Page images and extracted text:
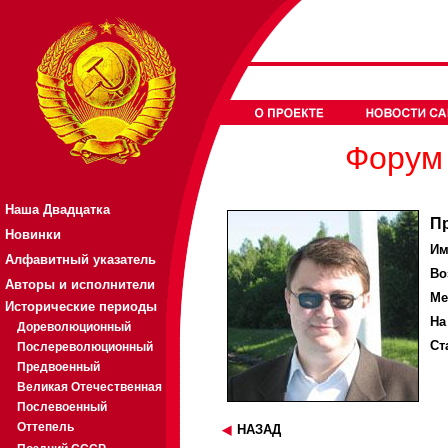
Форум 
Наша Двадцатка
П
Новинки
Им
Алфавитный указатель
Во
Авторы и исполнители
Ме
Исторические периоды
На
Дореволюционный
Ст
Послереволюционный
Предвоенный
Великая Отечественная
Послевоенный
Оттепель
НАЗАД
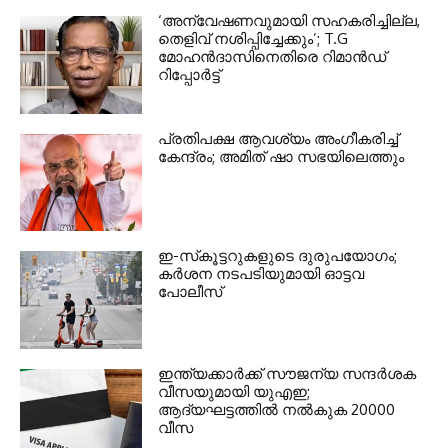
‘അന്വേഷണവുമായി സഹകരിച്ചില്ല,
തെളിവ് നശിപ്പിച്ചേക്കും’; T.G
മോഹൻദാസിനെതിരെ റിമാൻഡ്
റിപ്പോർട്ട്
പ്രതിപക്ഷ ആവശ്യം അംഗീകരിച്ച്
കേന്ദ്രം; അമിത് ഷാ സഭയിലെത്തും
ഇ-സ്‌കൂട്ടറുകളുടെ ദുരുപയോഗം;
കര്‍ശന നടപടിയുമായി ഓട്ടവ
പോലീസ്
ഇന്ത്യക്കാര്‍ക്ക് സൗജന്യ സന്ദര്‍ശക
വീസയുമായി യുഎഇ;
ആദ്യഘട്ടത്തില്‍ നല്‍കുക 20000
വീസ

**EXERCISE**
Print the data exactly, from its first line to the line containing "കേന്ദ്രം; അമിത് ഷാ സഭയിലെത്തും", both included. Omit the pictures.

**TASK ANSWER**
Форум 
Наша Двадцатка
П
Новинки
Им
Алфавитный указатель
Во
Авторы и исполнители
Ме
Исторические периоды
На
Дореволюционный
Ст
Послереволюционный
Предвоенный
Великая Отечественная
Послевоенный
Оттепель
НАЗАД
‘അന്വേഷണവുമായി സഹകരിച്ചില്ല,
തെളിവ് നശിപ്പിച്ചേക്കും’; T.G
മോഹൻദാസിനെതിരെ റിമാൻഡ്
റിപ്പോർട്ട്
പ്രതിപക്ഷ ആവശ്യം അംഗീകരിച്ച്
കേന്ദ്രം; അമിത് ഷാ സഭയിലെത്തും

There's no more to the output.